WORK TO BE COMPLETED
An exact copy of all the data below is required.
[DATA EXTRACT]
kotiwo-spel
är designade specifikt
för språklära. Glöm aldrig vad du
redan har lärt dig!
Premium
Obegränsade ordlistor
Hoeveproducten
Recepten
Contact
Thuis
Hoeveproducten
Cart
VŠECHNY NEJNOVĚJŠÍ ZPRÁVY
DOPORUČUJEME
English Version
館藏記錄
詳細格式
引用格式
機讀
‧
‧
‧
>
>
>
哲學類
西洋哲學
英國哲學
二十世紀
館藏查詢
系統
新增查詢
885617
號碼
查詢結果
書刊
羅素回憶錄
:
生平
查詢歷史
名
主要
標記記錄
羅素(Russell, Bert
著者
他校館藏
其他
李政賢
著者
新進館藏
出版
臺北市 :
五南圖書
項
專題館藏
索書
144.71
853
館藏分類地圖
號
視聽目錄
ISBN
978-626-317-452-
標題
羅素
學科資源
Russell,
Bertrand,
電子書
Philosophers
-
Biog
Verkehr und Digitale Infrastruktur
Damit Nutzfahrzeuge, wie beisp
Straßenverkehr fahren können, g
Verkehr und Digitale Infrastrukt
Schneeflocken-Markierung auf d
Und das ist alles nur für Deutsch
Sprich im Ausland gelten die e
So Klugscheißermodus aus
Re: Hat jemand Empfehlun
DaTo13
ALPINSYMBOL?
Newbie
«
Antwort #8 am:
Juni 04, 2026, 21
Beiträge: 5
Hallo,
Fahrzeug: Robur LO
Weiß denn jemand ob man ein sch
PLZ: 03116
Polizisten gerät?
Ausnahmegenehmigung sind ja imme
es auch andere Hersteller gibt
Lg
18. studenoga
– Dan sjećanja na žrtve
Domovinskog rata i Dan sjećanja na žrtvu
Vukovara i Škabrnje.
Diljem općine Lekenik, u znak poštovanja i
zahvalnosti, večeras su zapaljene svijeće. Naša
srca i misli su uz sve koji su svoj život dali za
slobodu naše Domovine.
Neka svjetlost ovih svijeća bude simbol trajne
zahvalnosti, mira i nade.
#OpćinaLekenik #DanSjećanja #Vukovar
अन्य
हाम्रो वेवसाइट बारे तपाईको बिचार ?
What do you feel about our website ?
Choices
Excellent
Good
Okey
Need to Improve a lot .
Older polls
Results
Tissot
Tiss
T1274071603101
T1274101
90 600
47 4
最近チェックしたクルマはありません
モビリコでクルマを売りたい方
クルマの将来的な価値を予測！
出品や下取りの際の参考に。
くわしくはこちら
[/DATA EXTRACT]
ANSWER
kotiwo-spel
är designade specifikt
för språklära. Glöm aldrig vad du
redan har lärt dig!
Premium
Obegränsade ordlistor
Hoeveproducten
Recepten
Contact
Thuis
Hoeveproducten
Cart
VŠECHNY NEJNOVĚJŠÍ ZPRÁVY
DOPORUČUJEME
English Version
館藏記錄
詳細格式
引用格式
機讀
‧
‧
‧
>
>
>
哲學類
西洋哲學
英國哲學
二十世紀
館藏查詢
系統
新增查詢
885617
號碼
查詢結果
書刊
羅素回憶錄
:
生平
查詢歷史
名
主要
標記記錄
羅素(Russell, Bert
著者
他校館藏
其他
李政賢
著者
新進館藏
出版
臺北市 :
五南圖書
項
專題館藏
索書
144.71
853
館藏分類地圖
號
視聽目錄
ISBN
978-626-317-452-
標題
羅素
學科資源
Russell,
Bertrand,
電子書
Philosophers
-
Biog
Verkehr und Digitale Infrastruktur
Damit Nutzfahrzeuge, wie beisp
Straßenverkehr fahren können, g
Verkehr und Digitale Infrastrukt
Schneeflocken-Markierung auf d
Und das ist alles nur für Deutsch
Sprich im Ausland gelten die e
So Klugscheißermodus aus
Re: Hat jemand Empfehlun
DaTo13
ALPINSYMBOL?
Newbie
«
Antwort #8 am:
Juni 04, 2026, 21
Beiträge: 5
Hallo,
Fahrzeug: Robur LO
Weiß denn jemand ob man ein sch
PLZ: 03116
Polizisten gerät?
Ausnahmegenehmigung sind ja imme
es auch andere Hersteller gibt
Lg
18. studenoga
– Dan sjećanja na žrtve
Domovinskog rata i Dan sjećanja na žrtvu
Vukovara i Škabrnje.
Diljem općine Lekenik, u znak poštovanja i
zahvalnosti, večeras su zapaljene svijeće. Naša
srca i misli su uz sve koji su svoj život dali za
slobodu naše Domovine.
Neka svjetlost ovih svijeća bude simbol trajne
zahvalnosti, mira i nade.
#OpćinaLekenik #DanSjećanja #Vukovar
अन्य
हाम्रो वेवसाइट बारे तपाईको बिचार ?
What do you feel about our website ?
Choices
Excellent
Good
Okey
Need to Improve a lot .
Older polls
Results
Tissot
Tiss
T1274071603101
T1274101
90 600
47 4
最近チェックしたクルマはありません
モビリコでクルマを売りたい方
クルマの将来的な価値を予測！
出品や下取りの際の参考に。
くわしくはこちら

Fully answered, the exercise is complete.